- O PIB do primeiro trimestre cresceu 1,1%, mas sinaliza arrasto da economia para este ano e para 2027, segundo Reinaldo Cafeo.
- O economista ressalta falta de sustentação estrutural da atividade, com dependência de estímulos de curto prazo e crédito, sem base sólida de investimentos.
- Agropecuária teve alta de 2% no trimestre, bem abaixo dos 12,5% do mesmo período do ano anterior.
- Indústria desacelera e perde musculatura, apesar de destaques em áreas como extrativa e construção civil.
- Consumo das famílias, responsável por boa parte do PIB, segue ajudando, mas com sinais de desgaste; projeções indicam PIB entre 1,8% e 1,9% neste ano e crescimento abaixo de 2% em 2027.
O PIB do Brasil registrou alta de 1,1% no primeiro trimestre, sinalizando continuidade de crescimento, porém com fragilidades. O economista Reinaldo Cafeo afirma que o resultado revela uma economia resiliente, mas sem bases sólidas para sustentar o avanço nos próximos anos.

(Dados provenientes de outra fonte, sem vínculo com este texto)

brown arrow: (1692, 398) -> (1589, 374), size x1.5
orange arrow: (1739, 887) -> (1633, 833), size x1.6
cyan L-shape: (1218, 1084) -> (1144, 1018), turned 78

Para Cafeo, o dado mais preocupante não é o crescimento em si, e sim a ausência de sustentação estrutural da atividade. Ele ressalta dependência de estímulos de curto prazo, como consumo e crédito, sem investimentos produtivos consistentes.
Apesar do avanço, o cenário aponta para um ritmo mais fraco nos próximos períodos, com projeções de crescimento entre 1,8% e 1,9% neste ano e no ano seguinte. A leitura é de que o país seguirá arrastando a economia.
Agropecuária decepciona
No trimestre, a agropecuária cresceu 2%, bem abaixo dos 12,5% de igual período de 2025. O economista destaca que o agronegócio, embora represente 5% a 7% do PIB diretamente, envolve toda a cadeia produtiva, respondendo por cerca de um quarto da economia brasileira.

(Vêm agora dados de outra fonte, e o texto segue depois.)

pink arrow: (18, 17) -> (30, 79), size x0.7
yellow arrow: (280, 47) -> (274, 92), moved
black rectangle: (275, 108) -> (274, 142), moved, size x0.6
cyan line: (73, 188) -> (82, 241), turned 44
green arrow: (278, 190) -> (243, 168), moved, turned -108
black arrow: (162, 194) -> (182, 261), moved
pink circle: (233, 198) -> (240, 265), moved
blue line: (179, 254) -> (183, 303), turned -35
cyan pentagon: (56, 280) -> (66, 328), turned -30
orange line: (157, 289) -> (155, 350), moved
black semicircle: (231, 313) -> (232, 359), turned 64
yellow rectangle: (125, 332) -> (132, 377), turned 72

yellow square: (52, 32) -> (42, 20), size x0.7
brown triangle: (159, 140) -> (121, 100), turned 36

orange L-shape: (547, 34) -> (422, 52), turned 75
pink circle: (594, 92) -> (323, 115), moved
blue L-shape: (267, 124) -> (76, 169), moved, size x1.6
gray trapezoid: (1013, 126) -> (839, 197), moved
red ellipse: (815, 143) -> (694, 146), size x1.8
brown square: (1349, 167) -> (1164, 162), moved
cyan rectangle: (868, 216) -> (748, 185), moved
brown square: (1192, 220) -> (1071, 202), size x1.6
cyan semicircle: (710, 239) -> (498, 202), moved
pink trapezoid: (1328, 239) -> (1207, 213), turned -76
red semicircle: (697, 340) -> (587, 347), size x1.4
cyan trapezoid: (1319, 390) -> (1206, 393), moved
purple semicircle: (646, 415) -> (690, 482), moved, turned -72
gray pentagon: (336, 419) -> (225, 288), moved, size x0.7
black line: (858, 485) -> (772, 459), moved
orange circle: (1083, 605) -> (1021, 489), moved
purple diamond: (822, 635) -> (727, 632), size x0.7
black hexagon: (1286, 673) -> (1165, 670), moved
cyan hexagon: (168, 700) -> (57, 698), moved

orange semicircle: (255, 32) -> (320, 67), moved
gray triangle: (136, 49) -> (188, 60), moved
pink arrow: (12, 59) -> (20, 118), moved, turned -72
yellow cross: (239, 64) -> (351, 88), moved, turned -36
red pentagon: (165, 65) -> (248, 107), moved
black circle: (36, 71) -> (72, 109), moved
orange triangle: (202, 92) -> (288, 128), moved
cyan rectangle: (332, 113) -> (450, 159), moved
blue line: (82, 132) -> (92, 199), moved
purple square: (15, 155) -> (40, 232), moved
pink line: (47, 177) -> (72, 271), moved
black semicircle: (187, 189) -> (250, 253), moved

Indústria desacelera e perde fôlego
A indústria registrou desaceleração, com perdas de dinamismo no conjunto do setor, mesmo diante de avanços em áreas específicas como extrativa e construção civil. Cafeo aponta que a indústria é polo estratégico, conectando demanda por matéria-prima, logística e serviços.
Investimentos em nível baixo
A formação bruta de capital fixo permanece abaixo do desejado para um crescimento sustentável. Segundo o economista, empresários mostram cautela diante do cenário, com recuo na produção de máquinas e equipamentos, sinalizando menor confiança.
Consumo das famílias sustenta parcialmente o PIB
O consumo das famílias, que responde por cerca de 65% a 70% do PIB, avançou 1% no trimestre. No entanto, o crédito caro e a inadimplência crescente indicam desgaste dessa principal mola. A leitura é de continuidade do crescimento mais lento nos próximos períodos.